The fresh wildflower honey will flow out of the honey gate and drop through a coarse strainer into the bucket below.
This process repeats for each box of honey. It is normal for me to spend many hours in the honey extraction process. If a beekeeper has only a couple of hives, he may not require an extractor.
Honey Processing Without A Extractor
Some beekeepers do not have an extractor or choose to not use one. That’s okay. You do not have to buy an extractor.
Use a knife to cut the honeycomb from the wooden frames into a large pan. The comb is then crushed.
This breaks open the wax cells and allows the liquid to drip through a piece of cheesecloth or other straining material.
This is a proper method of honey process that has been used for thousands of years.
It does not require expensive equipment but it does take longer and requires a warm room to allow the honey to drain from the comb.
You will have more excess wax to use for project such as candles, etc – but your bees have to build out new comb for next year.
Bulk Honey Storage Before Bottling
Once your honey has dripped into a clean food grade bucket. A tight fitting lid placed on the full bucket of honey prevents moisture absorption.
Honey will absorb moisture from humid air. You must keep it tightly covered and you may choose a special easy to remove lid.

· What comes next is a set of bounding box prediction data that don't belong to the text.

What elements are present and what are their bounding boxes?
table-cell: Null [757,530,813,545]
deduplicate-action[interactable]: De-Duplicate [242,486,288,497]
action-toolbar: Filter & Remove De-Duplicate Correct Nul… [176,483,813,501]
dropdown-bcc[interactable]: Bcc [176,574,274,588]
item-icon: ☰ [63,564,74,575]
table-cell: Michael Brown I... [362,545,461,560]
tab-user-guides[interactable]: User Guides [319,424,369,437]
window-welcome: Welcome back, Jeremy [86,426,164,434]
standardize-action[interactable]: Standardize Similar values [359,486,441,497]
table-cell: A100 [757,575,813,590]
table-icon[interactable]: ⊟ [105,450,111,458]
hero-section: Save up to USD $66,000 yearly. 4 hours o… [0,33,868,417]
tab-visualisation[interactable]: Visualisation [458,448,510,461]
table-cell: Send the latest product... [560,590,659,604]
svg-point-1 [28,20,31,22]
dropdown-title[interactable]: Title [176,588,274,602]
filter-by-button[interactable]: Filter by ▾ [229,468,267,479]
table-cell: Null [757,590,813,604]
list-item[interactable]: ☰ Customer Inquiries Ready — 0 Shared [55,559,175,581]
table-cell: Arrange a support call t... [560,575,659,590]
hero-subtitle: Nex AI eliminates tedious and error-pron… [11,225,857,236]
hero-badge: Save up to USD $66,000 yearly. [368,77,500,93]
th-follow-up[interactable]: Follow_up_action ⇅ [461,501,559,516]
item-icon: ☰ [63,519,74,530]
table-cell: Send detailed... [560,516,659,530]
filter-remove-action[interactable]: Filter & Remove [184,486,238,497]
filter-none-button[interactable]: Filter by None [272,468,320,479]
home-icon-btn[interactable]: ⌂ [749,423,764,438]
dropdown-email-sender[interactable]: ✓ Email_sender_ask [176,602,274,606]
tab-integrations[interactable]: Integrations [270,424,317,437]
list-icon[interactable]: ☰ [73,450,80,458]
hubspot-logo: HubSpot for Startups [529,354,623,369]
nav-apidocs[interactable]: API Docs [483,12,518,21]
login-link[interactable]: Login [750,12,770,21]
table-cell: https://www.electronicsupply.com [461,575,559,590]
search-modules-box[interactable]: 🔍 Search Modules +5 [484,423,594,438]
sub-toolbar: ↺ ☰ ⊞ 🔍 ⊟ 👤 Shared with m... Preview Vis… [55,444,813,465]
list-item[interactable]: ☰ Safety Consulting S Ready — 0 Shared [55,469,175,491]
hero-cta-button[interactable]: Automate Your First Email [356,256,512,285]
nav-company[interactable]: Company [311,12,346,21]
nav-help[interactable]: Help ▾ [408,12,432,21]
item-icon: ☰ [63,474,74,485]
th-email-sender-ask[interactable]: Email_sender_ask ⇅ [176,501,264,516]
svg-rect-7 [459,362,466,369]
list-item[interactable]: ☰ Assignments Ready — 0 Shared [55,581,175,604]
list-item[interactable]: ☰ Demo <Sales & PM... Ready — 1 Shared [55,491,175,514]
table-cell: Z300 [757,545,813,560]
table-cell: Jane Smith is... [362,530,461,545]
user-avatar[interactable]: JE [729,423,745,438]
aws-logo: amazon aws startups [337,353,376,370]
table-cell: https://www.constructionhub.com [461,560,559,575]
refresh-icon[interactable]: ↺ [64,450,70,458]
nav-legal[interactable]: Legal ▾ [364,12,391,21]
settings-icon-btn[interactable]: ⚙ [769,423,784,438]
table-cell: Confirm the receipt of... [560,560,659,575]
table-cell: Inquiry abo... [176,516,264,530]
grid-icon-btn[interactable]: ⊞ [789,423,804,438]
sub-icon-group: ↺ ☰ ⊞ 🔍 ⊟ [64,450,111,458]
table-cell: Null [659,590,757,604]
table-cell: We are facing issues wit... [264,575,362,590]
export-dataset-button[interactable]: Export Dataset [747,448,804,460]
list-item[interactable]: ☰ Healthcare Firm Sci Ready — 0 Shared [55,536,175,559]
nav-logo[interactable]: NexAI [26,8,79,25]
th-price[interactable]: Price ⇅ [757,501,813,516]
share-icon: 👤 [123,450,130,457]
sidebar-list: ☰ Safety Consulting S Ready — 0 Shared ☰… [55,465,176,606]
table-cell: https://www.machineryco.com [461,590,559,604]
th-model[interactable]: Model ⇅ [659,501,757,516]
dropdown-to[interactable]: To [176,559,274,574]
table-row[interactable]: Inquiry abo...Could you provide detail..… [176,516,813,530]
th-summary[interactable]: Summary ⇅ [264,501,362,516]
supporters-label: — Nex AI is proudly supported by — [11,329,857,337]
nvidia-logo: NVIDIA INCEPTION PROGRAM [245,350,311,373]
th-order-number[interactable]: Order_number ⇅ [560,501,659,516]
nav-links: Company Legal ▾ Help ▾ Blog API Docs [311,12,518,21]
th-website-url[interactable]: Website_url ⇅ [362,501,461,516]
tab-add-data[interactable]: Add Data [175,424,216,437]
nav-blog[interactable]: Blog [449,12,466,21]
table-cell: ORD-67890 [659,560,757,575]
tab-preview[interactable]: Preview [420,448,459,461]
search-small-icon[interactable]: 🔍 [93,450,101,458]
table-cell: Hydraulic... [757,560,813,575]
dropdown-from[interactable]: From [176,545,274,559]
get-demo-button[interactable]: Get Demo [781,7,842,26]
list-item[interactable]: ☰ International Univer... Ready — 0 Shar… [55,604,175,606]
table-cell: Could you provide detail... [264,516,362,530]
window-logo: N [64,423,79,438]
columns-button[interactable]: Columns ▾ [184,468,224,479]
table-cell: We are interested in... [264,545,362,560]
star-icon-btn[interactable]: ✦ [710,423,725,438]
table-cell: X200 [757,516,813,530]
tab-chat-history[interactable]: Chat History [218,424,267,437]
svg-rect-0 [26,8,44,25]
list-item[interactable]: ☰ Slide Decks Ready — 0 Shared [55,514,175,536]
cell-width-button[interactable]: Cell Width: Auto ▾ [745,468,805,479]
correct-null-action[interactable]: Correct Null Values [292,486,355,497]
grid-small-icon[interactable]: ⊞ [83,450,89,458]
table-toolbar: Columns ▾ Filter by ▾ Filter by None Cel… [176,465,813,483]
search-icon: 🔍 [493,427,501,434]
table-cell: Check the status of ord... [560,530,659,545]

Buckets of honey are heavy and weigh around 65 pounds each. Because raw honey does not spoil, the honey is stored until it is needed. I marked each bucket with the month and year of the harvest.

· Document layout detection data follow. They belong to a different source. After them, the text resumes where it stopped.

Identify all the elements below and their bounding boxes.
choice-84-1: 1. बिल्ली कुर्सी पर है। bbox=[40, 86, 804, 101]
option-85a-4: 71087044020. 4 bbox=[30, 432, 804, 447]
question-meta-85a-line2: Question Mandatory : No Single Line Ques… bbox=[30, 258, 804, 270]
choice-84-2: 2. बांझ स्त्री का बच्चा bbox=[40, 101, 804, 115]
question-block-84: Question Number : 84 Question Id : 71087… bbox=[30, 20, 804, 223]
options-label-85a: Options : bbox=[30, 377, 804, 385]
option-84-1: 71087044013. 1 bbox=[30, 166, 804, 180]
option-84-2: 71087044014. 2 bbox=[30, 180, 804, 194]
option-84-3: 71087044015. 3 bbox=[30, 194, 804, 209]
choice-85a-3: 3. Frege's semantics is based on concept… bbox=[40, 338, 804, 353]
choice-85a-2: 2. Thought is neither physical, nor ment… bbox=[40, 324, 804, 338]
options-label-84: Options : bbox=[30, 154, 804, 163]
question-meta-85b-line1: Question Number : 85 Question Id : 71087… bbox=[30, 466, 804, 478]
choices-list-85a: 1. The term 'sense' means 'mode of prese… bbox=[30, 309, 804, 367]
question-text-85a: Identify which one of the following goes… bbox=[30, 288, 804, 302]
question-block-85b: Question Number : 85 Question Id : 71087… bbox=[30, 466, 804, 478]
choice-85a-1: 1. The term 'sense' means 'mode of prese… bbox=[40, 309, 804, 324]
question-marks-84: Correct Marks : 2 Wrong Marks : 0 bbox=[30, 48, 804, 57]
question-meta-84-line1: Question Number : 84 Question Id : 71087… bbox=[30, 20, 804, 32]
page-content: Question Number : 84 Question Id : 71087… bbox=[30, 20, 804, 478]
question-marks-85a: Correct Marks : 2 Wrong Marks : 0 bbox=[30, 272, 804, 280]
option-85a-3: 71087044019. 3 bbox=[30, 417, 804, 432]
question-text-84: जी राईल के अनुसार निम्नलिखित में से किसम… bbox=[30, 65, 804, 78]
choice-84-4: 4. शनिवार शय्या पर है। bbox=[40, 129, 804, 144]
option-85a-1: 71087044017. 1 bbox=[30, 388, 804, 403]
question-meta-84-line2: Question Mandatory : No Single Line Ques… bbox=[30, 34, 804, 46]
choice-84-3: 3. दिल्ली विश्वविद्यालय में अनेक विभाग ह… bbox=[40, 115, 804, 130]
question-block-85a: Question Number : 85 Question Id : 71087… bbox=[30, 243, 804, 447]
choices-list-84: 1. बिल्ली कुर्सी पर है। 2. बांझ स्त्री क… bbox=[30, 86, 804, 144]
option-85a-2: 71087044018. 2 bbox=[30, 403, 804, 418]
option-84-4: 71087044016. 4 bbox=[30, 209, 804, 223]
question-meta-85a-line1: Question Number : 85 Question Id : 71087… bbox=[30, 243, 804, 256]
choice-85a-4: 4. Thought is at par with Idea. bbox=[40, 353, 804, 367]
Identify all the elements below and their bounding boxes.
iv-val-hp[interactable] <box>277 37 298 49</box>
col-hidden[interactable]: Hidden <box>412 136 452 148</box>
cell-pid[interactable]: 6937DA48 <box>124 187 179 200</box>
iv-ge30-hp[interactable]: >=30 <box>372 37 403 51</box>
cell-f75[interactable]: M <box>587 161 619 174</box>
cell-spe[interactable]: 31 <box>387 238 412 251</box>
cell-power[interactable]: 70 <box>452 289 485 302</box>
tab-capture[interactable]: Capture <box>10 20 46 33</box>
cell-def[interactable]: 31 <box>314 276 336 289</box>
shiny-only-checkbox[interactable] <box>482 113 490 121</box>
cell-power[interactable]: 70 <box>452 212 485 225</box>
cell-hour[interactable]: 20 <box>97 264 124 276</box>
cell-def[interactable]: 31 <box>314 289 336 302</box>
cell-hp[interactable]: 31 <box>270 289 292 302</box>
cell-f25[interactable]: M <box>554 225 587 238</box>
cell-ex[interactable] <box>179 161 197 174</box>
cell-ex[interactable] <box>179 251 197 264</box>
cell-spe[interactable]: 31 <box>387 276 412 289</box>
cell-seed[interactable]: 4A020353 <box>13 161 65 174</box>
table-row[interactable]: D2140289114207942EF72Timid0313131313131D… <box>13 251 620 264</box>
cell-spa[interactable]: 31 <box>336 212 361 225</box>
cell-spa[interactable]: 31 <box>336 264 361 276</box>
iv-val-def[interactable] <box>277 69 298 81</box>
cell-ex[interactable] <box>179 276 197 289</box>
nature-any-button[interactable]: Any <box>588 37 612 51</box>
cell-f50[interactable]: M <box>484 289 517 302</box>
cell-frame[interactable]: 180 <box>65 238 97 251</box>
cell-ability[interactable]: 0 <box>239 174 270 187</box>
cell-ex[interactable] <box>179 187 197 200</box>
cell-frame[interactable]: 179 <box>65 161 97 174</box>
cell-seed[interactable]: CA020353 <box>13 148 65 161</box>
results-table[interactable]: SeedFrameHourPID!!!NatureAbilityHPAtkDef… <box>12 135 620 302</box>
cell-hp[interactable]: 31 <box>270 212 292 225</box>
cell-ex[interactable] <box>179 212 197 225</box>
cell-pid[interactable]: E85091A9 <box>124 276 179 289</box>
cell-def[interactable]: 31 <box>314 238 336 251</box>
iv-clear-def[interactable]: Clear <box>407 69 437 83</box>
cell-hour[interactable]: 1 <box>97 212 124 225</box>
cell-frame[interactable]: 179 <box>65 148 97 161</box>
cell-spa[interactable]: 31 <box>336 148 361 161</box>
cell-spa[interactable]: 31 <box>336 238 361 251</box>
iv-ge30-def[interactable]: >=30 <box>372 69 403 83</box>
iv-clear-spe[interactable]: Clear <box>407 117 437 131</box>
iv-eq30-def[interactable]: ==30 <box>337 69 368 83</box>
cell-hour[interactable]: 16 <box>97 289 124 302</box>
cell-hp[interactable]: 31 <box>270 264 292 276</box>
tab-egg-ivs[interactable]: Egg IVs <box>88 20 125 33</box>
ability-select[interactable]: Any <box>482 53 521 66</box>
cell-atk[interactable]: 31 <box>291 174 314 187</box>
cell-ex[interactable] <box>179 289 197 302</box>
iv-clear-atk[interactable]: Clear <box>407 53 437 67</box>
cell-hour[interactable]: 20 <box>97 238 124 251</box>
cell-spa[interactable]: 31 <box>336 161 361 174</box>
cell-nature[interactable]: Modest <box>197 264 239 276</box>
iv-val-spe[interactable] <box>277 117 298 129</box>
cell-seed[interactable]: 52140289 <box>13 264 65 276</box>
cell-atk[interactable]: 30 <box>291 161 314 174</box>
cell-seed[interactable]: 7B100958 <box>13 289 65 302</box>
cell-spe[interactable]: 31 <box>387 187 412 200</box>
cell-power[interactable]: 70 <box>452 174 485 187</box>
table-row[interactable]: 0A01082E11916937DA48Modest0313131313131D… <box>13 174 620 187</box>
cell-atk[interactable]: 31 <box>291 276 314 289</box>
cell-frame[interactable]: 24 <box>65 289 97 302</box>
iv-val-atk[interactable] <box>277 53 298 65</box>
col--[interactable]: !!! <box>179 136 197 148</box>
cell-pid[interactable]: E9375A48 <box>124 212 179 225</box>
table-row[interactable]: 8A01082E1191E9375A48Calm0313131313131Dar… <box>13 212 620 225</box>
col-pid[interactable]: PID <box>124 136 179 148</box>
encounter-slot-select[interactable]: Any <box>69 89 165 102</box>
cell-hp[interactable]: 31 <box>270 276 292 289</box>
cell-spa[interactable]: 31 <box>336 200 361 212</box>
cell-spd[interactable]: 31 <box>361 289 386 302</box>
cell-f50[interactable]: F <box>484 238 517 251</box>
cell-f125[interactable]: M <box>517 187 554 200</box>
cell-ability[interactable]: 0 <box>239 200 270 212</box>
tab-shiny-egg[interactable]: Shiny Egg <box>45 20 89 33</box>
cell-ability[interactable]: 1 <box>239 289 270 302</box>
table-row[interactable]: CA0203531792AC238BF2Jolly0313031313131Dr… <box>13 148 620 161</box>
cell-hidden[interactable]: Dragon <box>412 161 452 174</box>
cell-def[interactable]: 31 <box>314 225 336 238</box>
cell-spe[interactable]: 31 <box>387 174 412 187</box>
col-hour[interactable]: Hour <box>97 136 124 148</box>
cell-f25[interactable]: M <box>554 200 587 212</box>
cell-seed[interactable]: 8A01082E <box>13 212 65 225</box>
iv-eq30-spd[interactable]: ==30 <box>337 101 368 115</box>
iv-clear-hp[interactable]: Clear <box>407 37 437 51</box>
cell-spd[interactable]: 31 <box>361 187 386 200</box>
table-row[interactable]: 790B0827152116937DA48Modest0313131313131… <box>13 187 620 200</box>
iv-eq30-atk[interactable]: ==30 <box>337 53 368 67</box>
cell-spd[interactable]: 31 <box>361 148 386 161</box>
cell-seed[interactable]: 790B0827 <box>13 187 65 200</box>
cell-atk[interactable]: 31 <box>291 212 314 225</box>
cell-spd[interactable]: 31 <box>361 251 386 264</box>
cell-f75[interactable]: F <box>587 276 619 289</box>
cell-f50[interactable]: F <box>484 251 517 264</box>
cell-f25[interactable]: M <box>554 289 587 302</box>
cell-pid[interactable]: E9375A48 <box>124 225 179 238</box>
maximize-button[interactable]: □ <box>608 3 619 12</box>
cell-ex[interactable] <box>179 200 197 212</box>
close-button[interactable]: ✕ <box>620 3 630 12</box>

Quality Control During Bottling
It goes without saying that cleanliness is important during honey processing. Your utensils, jars and your hands should be washed clean and dried.

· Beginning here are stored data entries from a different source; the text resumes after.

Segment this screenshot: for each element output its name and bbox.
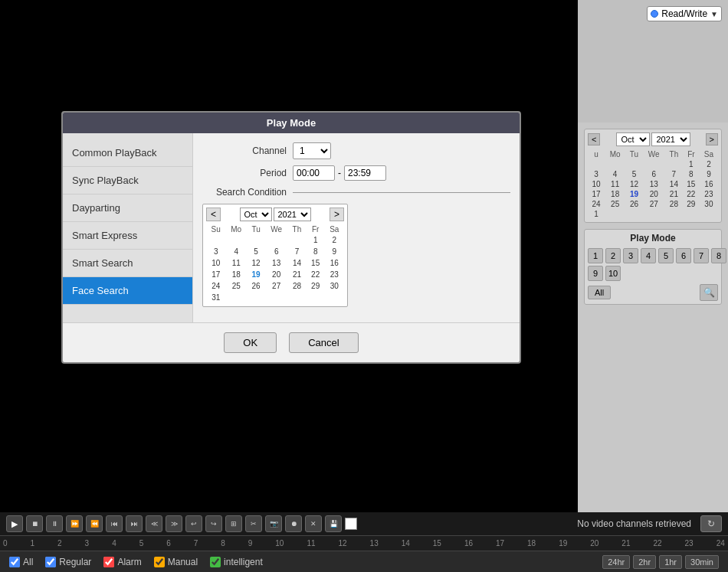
- mini-cal-day[interactable]: 25: [225, 280, 247, 292]
- mini-cal-day[interactable]: 16: [325, 257, 344, 269]
- mini-cal-day[interactable]: 5: [247, 246, 265, 257]
- right-cal-day[interactable]: 20: [643, 189, 665, 199]
- right-cal-day[interactable]: [643, 209, 665, 219]
- mini-cal-day[interactable]: [265, 292, 287, 303]
- right-cal-day[interactable]: 25: [605, 199, 625, 209]
- mini-cal-day[interactable]: [206, 234, 225, 246]
- speed-button[interactable]: ≫: [166, 515, 182, 532]
- right-cal-day[interactable]: 19: [625, 189, 642, 199]
- next-frame-button[interactable]: ⏭: [126, 515, 143, 532]
- right-cal-day[interactable]: 13: [643, 179, 665, 189]
- mini-cal-day[interactable]: 24: [206, 280, 225, 292]
- mini-cal-day[interactable]: 22: [307, 269, 325, 280]
- readwrite-dropdown[interactable]: Read/Write ▼: [647, 6, 722, 21]
- mini-cal-day[interactable]: 20: [265, 269, 287, 280]
- mini-cal-day[interactable]: 18: [225, 269, 247, 280]
- play-button[interactable]: ▶: [6, 515, 23, 532]
- right-cal-day[interactable]: 26: [625, 199, 642, 209]
- right-cal-day[interactable]: 2: [700, 159, 718, 169]
- mini-cal-day[interactable]: 19: [247, 269, 265, 280]
- right-cal-day[interactable]: 6: [643, 169, 665, 179]
- play-mode-num-1[interactable]: 1: [588, 248, 603, 263]
- screen-layout-button[interactable]: ⊞: [225, 515, 242, 532]
- save-button[interactable]: 💾: [325, 515, 342, 532]
- right-cal-day[interactable]: 12: [625, 179, 642, 189]
- right-cal-day[interactable]: [625, 209, 642, 219]
- play-mode-num-7[interactable]: 7: [694, 248, 709, 263]
- play-mode-num-9[interactable]: 9: [588, 266, 603, 281]
- slow-button[interactable]: ≪: [146, 515, 162, 532]
- mini-cal-day[interactable]: 12: [247, 257, 265, 269]
- pause-button[interactable]: ⏸: [46, 515, 63, 532]
- right-cal-day[interactable]: 14: [665, 179, 683, 189]
- right-cal-day[interactable]: 28: [665, 199, 683, 209]
- cancel-button[interactable]: Cancel: [289, 332, 358, 353]
- fast-forward-button[interactable]: ⏩: [66, 515, 83, 532]
- play-mode-all-btn[interactable]: All: [588, 286, 611, 299]
- right-cal-day[interactable]: [605, 209, 625, 219]
- right-cal-day[interactable]: 22: [683, 189, 700, 199]
- time-btn-24hr[interactable]: 24hr: [602, 555, 630, 569]
- mini-cal-next-btn[interactable]: >: [330, 208, 344, 221]
- close-button[interactable]: ✕: [305, 515, 322, 532]
- mini-cal-day[interactable]: 9: [325, 246, 344, 257]
- right-cal-day[interactable]: 4: [605, 169, 625, 179]
- mini-cal-day[interactable]: [247, 292, 265, 303]
- sidebar-item-smart-express[interactable]: Smart Express: [63, 222, 192, 250]
- prev-frame-button[interactable]: ⏮: [106, 515, 123, 532]
- right-cal-day[interactable]: 27: [643, 199, 665, 209]
- right-cal-day[interactable]: 9: [700, 169, 718, 179]
- right-cal-next-btn[interactable]: >: [706, 133, 718, 145]
- mini-cal-day[interactable]: [247, 234, 265, 246]
- channel-select[interactable]: 1: [293, 142, 331, 159]
- time-btn-1hr[interactable]: 1hr: [659, 555, 682, 569]
- mini-cal-day[interactable]: 26: [247, 280, 265, 292]
- right-cal-month-dropdown[interactable]: Oct: [616, 132, 650, 146]
- right-cal-day[interactable]: 23: [700, 189, 718, 199]
- right-cal-day[interactable]: 8: [683, 169, 700, 179]
- skip-fwd-button[interactable]: ↪: [205, 515, 222, 532]
- mini-cal-day[interactable]: 29: [307, 280, 325, 292]
- time-btn-30min[interactable]: 30min: [685, 555, 719, 569]
- play-mode-num-5[interactable]: 5: [658, 248, 674, 263]
- right-cal-year-dropdown[interactable]: 2021: [651, 132, 690, 146]
- mini-cal-day[interactable]: [287, 234, 307, 246]
- mini-cal-day[interactable]: 13: [265, 257, 287, 269]
- right-cal-day[interactable]: 7: [665, 169, 683, 179]
- mini-cal-day[interactable]: 30: [325, 280, 344, 292]
- time-btn-2hr[interactable]: 2hr: [633, 555, 656, 569]
- mini-cal-day[interactable]: 10: [206, 257, 225, 269]
- mini-cal-day[interactable]: 17: [206, 269, 225, 280]
- right-cal-day[interactable]: 1: [588, 209, 605, 219]
- sidebar-item-sync-playback[interactable]: Sync PlayBack: [63, 167, 192, 194]
- mini-cal-month-dropdown[interactable]: Oct: [240, 208, 272, 221]
- right-cal-day[interactable]: 15: [683, 179, 700, 189]
- mini-cal-day[interactable]: [265, 234, 287, 246]
- mini-cal-day[interactable]: 31: [206, 292, 225, 303]
- skip-back-button[interactable]: ↩: [185, 515, 202, 532]
- mini-cal-day[interactable]: 14: [287, 257, 307, 269]
- right-cal-day[interactable]: [588, 159, 605, 169]
- timeline-area[interactable]: 0123456789101112131415161718192021222324: [0, 535, 728, 551]
- right-cal-day[interactable]: 16: [700, 179, 718, 189]
- right-cal-day[interactable]: 29: [683, 199, 700, 209]
- right-cal-day[interactable]: 10: [588, 179, 605, 189]
- sidebar-item-smart-search[interactable]: Smart Search: [63, 250, 192, 277]
- right-cal-day[interactable]: [683, 209, 700, 219]
- legend-all-checkbox[interactable]: [9, 557, 20, 567]
- play-mode-num-10[interactable]: 10: [605, 266, 621, 281]
- mini-cal-day[interactable]: 3: [206, 246, 225, 257]
- mini-cal-day[interactable]: 23: [325, 269, 344, 280]
- mini-cal-day[interactable]: 15: [307, 257, 325, 269]
- mini-cal-day[interactable]: 28: [287, 280, 307, 292]
- right-cal-day[interactable]: 21: [665, 189, 683, 199]
- right-cal-day[interactable]: 11: [605, 179, 625, 189]
- play-mode-num-2[interactable]: 2: [605, 248, 621, 263]
- mini-cal-day[interactable]: 6: [265, 246, 287, 257]
- mini-cal-day[interactable]: [307, 292, 325, 303]
- mini-cal-day[interactable]: 7: [287, 246, 307, 257]
- mini-cal-prev-btn[interactable]: <: [206, 208, 221, 221]
- play-mode-num-3[interactable]: 3: [623, 248, 638, 263]
- stop-button[interactable]: ⏹: [26, 515, 43, 532]
- right-cal-day[interactable]: [665, 209, 683, 219]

Letting water get into your honey can result in fermentation. I’m sure you do not want to spoil your honey crop.
Remember, you are working with a food product. Take care to keep things clean. Tie back your hair or wear a net.
And yea, if you want to lick your fingers while bottling – I won’t tell on you if the bottle is for yourself. But, remember to be extra sanitary when bottling honey for others.
Honey Packaging – Bottling Honey
Even if you plan to bottle the honey right away, let it sit in a warm location for a few days. This allows air bubbles and any “foam” to float to the top.
Don’t be alarmed if you see some foam on top of the honey in the bucket. It is only small pieces of wax – etc. That’s okay. Just skim it off.
If you find yourself needing to pour the honey into another bucket before bottling, let it set again.
It is normal to see some bubbles inside a freshly bottled jar of honey. They will come to the top in a day or two.
Bottling Honey with a Gated Bucket
Let’s face it, most of us do not want to have to dip honey out of a 5 gallon bucket. We enjoy having our honey in a more manageable size.
And if you plan to sell honey, smaller jars may nicer gifts and mean more profit for the beekeeper.
Another technique I have often used is to pour the honey up into quart jars from the gated bucket. Then, I later pour some of those into smaller containers for gifts or to sell.
Quart jars are easy to work with if the honey crystallizes. They are also not as heavy to move around as a full 5 gallon bucket.
If you have a lot of jars, you can always build a honey warming cabinet too!
Don’t Forget to Label Your Honey Jars
Be sure to affix a legal honey label to your honey jars. Check with the department of agriculture in your state to determine the rules for labeling honey.
Your jars of honey deserve the respect of a nice label. It does not have to be a fancy label – though you can purchase designer honey labels if you wish.
Labels are important to help anyone who receives your honey remember where it came from!
Bottling honey is a peaceful task. The end product is removed from the bee yard so you have no fear of stings.
However, never forget that many bees have worked hard to produce this bounty.
This is why it is very important to be concerned about who bottles the honey you buy and their method of honey processing.
You are in for a great experience. Use a proper method for storing honey and it will be good to the last drop.